On Fri, 25 Apr 2025 at 22:24:43 +0200, Mark Kettenis wrote:
> > Date: Fri, 25 Apr 2025 19:28:05 +0000
> > From: Miod Vallat <[email protected]>
> >
> > > My RK3128 came up with no ci_flush_bp assigned, because cpu0 never
> > > attached, because the reg values in the DTB were 0x000-0x003 rather
> > > than 0xf00-0xf03. This caused a "Fatal kernel mode prefetch abort"

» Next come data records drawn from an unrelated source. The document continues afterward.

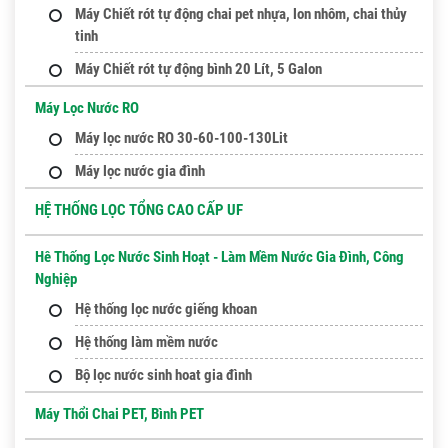
Máy Chiết rót tự động chai pet nhựa, lon nhôm, chai thủy
tinh
Máy Chiết rót tự động bình 20 Lít, 5 Galon
Máy Lọc Nước RO
Máy lọc nước RO 30-60-100-130Lit
Máy lọc nước gia đình
HỆ THỐNG LỌC TỔNG CAO CẤP UF
Hê Thống Lọc Nước Sinh Hoạt - Làm Mềm Nước Gia Đình, Công
Nghiệp
Hệ thống lọc nước giếng khoan
Hệ thống làm mềm nước
Bộ lọc nước sinh hoat gia đình
Máy Thổi Chai PET, Bình PET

> > > because it was trying to execute a null function pointer.
> > >
> > > It took me a while to figure out all of this so maybe we can panic
> > > instead of trying to execute a null function pointer to make it
> > > easier for the next person?
> >
> > Why not simply skip that call if ci_flush_bp is NULL?
>
> If ci_flush_bp is NULL, we didn't go through cpu_attach() for the
> primary CPU. If that happens I think there are more things that'll go
> wrong.
diff --git sys/arch/armv7/armv7/autoconf.c sys/arch/armv7/armv7/autoconf.c
index ba12c2f58e1..2332c3a199e 100644
--- sys/arch/armv7/armv7/autoconf.c
+++ sys/arch/armv7/armv7/autoconf.c
@@ -72,6 +72,9 @@ device_register(struct device *dev, void *aux)
void
cpu_configure(void)
{
+ struct device *dv;
+ int cpufound = 0;
+
splhigh();
softintr_init();
@@ -85,6 +88,16 @@ cpu_configure(void)
config_rootfound("mainbus", NULL);
+ TAILQ_FOREACH(dv, &alldevs, dv_list) {
+ if (strcmp(dv->dv_cfdata->cf_driver->cd_name, "cpu") == 0) {
+ cpufound = 1;
+ break;
+ }
+ }
+
+ if (!cpufound)
+ panic("no cpu0 device attached");
+
/*
* We can not know which is our root disk, defer
* until we can checksum blocks to figure it out.